→ **Source records**:

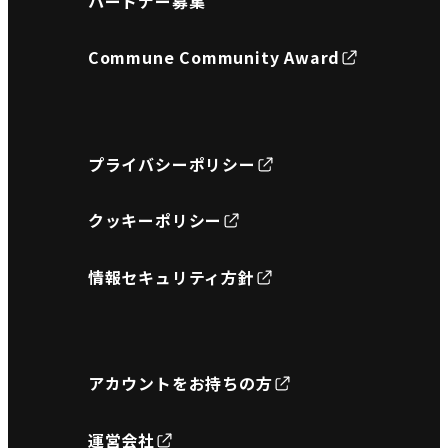
パートナー募集
Commune Community Award
プライバシーポリシー
クッキーポリシー
情報セキュリティ方針
アカウントをお持ちの方
運営会社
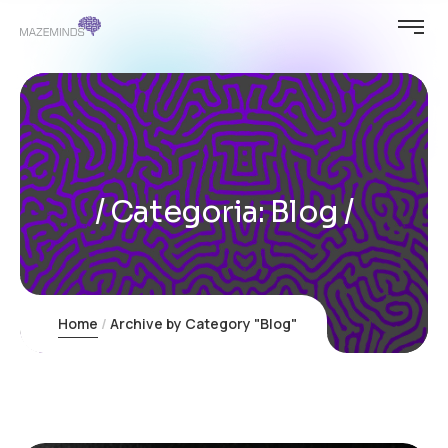
Categoria:
Blog
Home
Archive by Category "Blog"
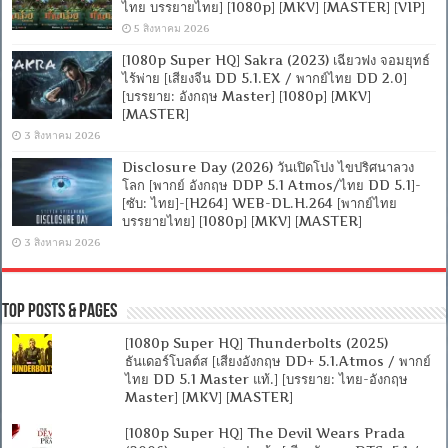
ไทย บรรยายไทย] [1080p] [MKV] [MASTER] [VIP]
5 สิงหาคม 2026
[1080p Super HQ] Sakra (2023) เฉียวฟง จอมยุทธ์
ไร้พ่าย [เสียงจีน DD 5.1.EX / พากย์ไทย DD 2.0]
[บรรยาย: อังกฤษ Master] [1080p] [MKV]
[MASTER]
3 สิงหาคม 2026
Disclosure Day (2026) วันเปิดโปง ไขปริศนาลวง
โลก [พากย์ อังกฤษ DDP 5.1 Atmos/ไทย DD 5.1]-
[ซับ: ไทย]-[H264] WEB-DL.H.264 [พากย์ไทย
บรรยายไทย] [1080p] [MKV] [MASTER]
3 สิงหาคม 2026
Top Posts & Pages
[1080p Super HQ] Thunderbolts (2025)
ธันเดอร์โบลต์ส [เสียงอังกฤษ DD+ 5.1.Atmos / พากย์
ไทย DD 5.1 Master แท้.] [บรรยาย: ไทย-อังกฤษ
Master] [MKV] [MASTER]
[1080p Super HQ] The Devil Wears Prada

→ **Your assignment**: Quote every record above exactly, leaving out any pictures.

→ **Solution to this exercise**:
パートナー募集
Commune Community Award
プライバシーポリシー
クッキーポリシー
情報セキュリティ方針
アカウントをお持ちの方
運営会社
Categoria:
Blog
Home
Archive by Category "Blog"
ไทย บรรยายไทย] [1080p] [MKV] [MASTER] [VIP]
5 สิงหาคม 2026
[1080p Super HQ] Sakra (2023) เฉียวฟง จอมยุทธ์
ไร้พ่าย [เสียงจีน DD 5.1.EX / พากย์ไทย DD 2.0]
[บรรยาย: อังกฤษ Master] [1080p] [MKV]
[MASTER]
3 สิงหาคม 2026
Disclosure Day (2026) วันเปิดโปง ไขปริศนาลวง
โลก [พากย์ อังกฤษ DDP 5.1 Atmos/ไทย DD 5.1]-
[ซับ: ไทย]-[H264] WEB-DL.H.264 [พากย์ไทย
บรรยายไทย] [1080p] [MKV] [MASTER]
3 สิงหาคม 2026
Top Posts & Pages
[1080p Super HQ] Thunderbolts (2025)
ธันเดอร์โบลต์ส [เสียงอังกฤษ DD+ 5.1.Atmos / พากย์
ไทย DD 5.1 Master แท้.] [บรรยาย: ไทย-อังกฤษ
Master] [MKV] [MASTER]
[1080p Super HQ] The Devil Wears Prada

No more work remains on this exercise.